== RECORDS SHOWN ==

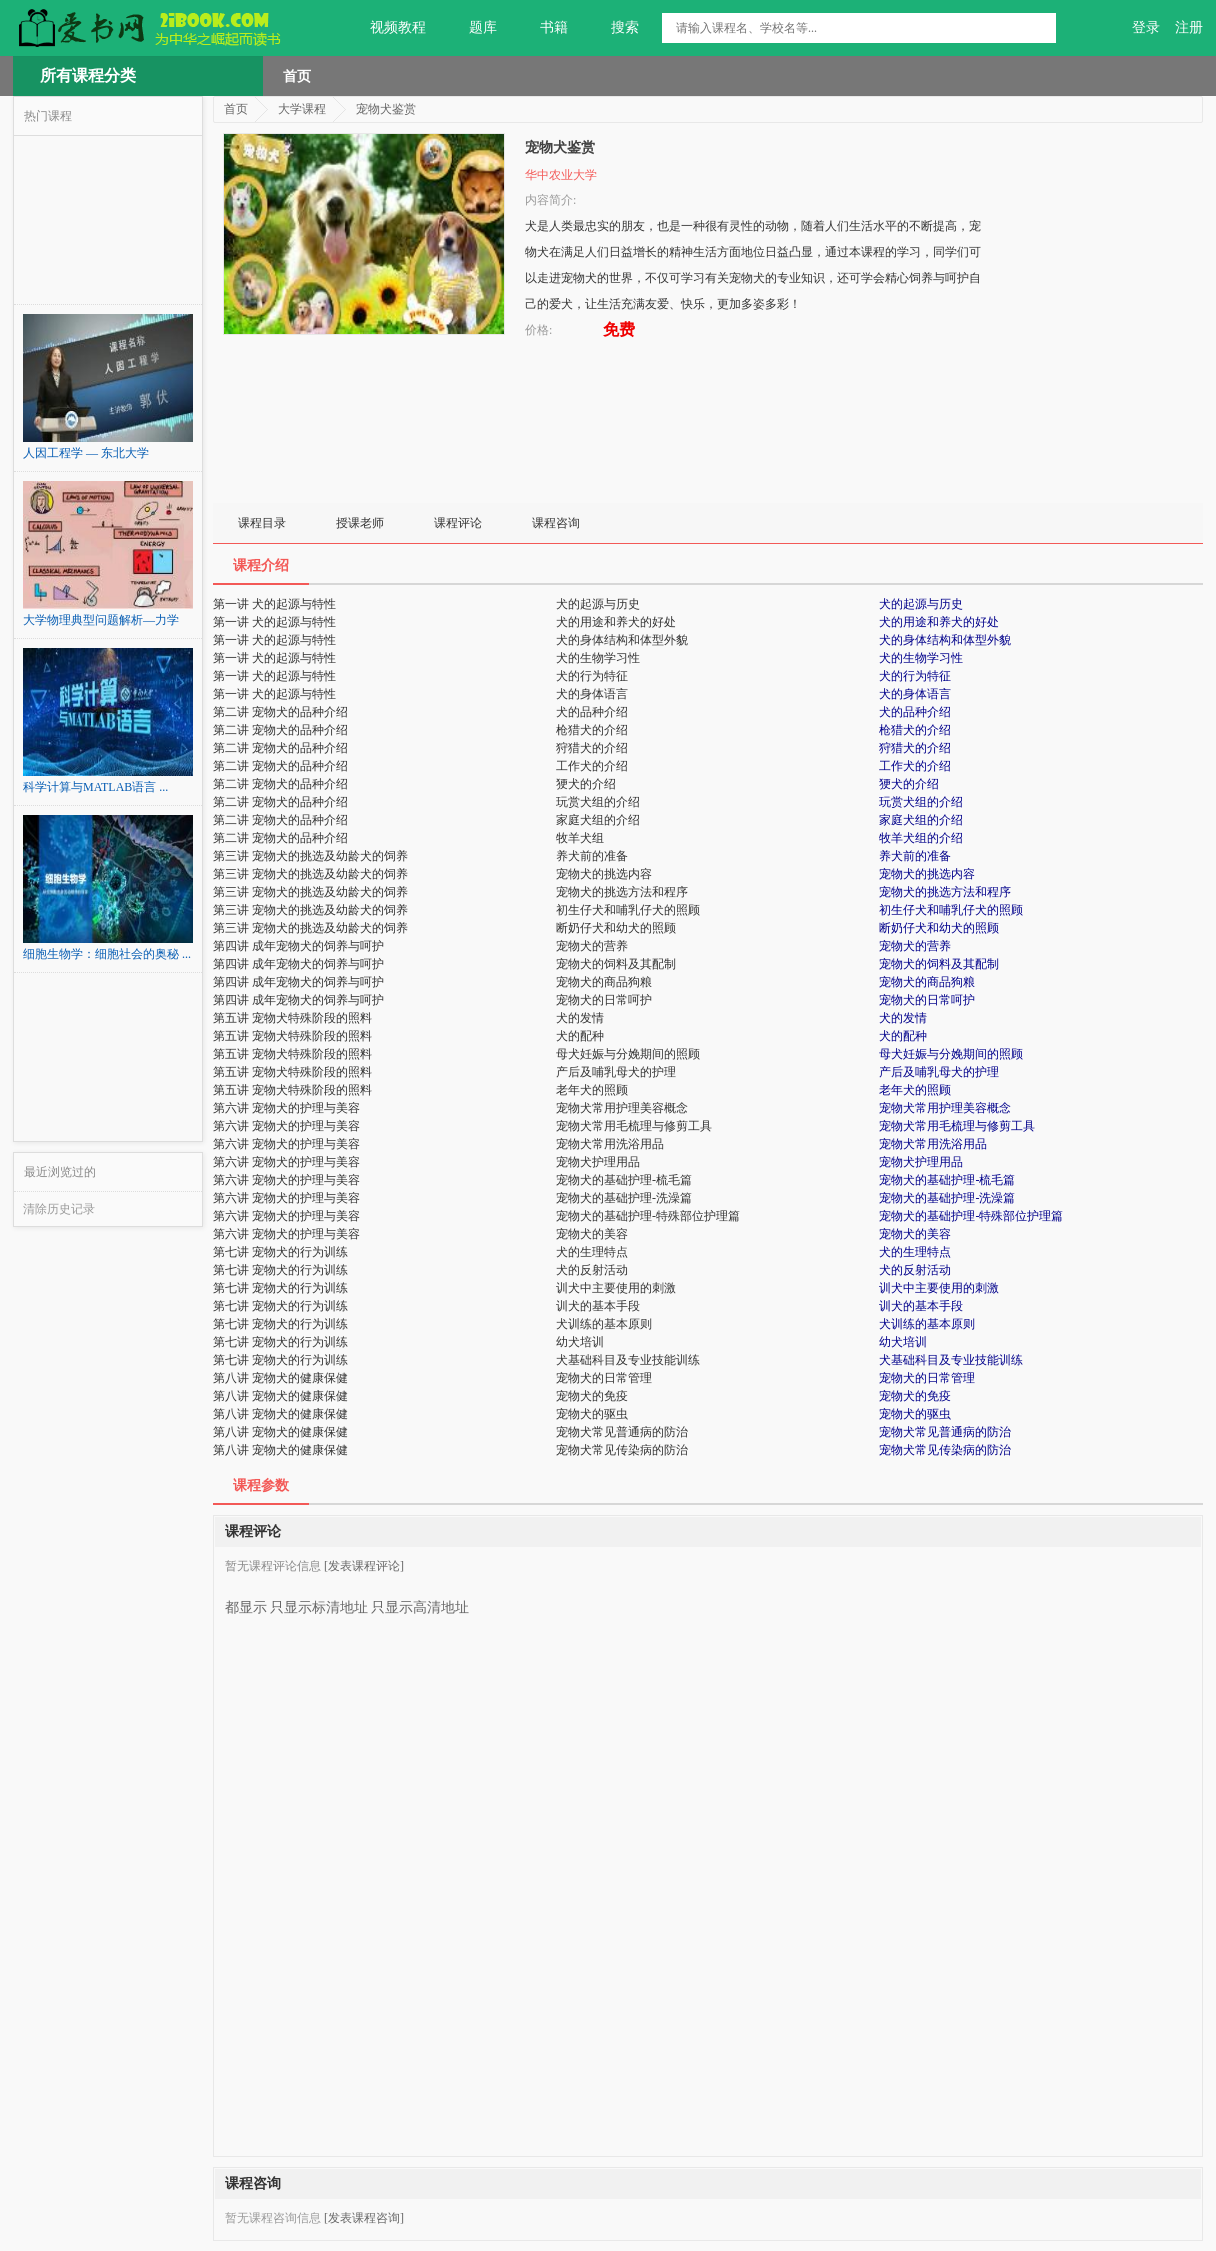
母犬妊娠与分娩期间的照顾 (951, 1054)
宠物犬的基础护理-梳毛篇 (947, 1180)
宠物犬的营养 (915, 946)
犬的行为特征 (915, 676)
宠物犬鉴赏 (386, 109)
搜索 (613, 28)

===
== RECORDS SHOWN ==

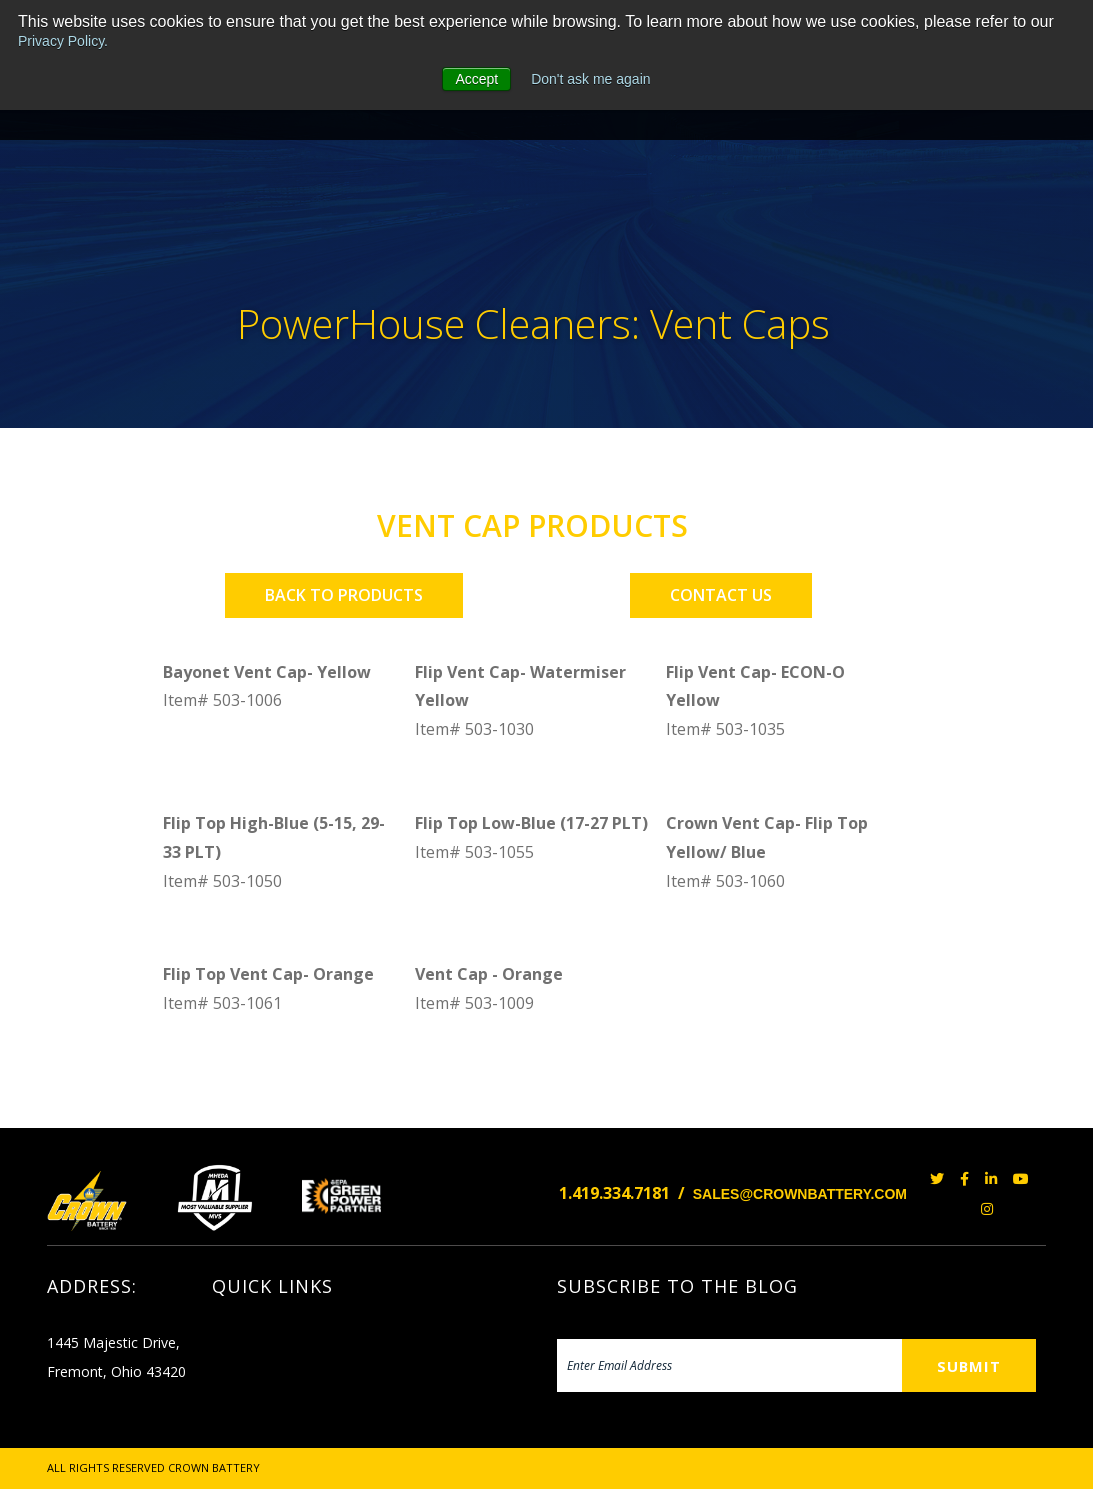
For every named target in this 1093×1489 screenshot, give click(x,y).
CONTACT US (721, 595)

===

Look above for the line holding "母犬妊娠与分娩期间的照顾 (951, 1054)" and the line holding "搜索 (613, 28)", then output exactly those two lines and every line between them, nothing more.

母犬妊娠与分娩期间的照顾 (951, 1054)
宠物犬的基础护理-梳毛篇 (947, 1180)
宠物犬的营养 (915, 946)
犬的行为特征 (915, 676)
宠物犬鉴赏 (386, 109)
搜索 (613, 28)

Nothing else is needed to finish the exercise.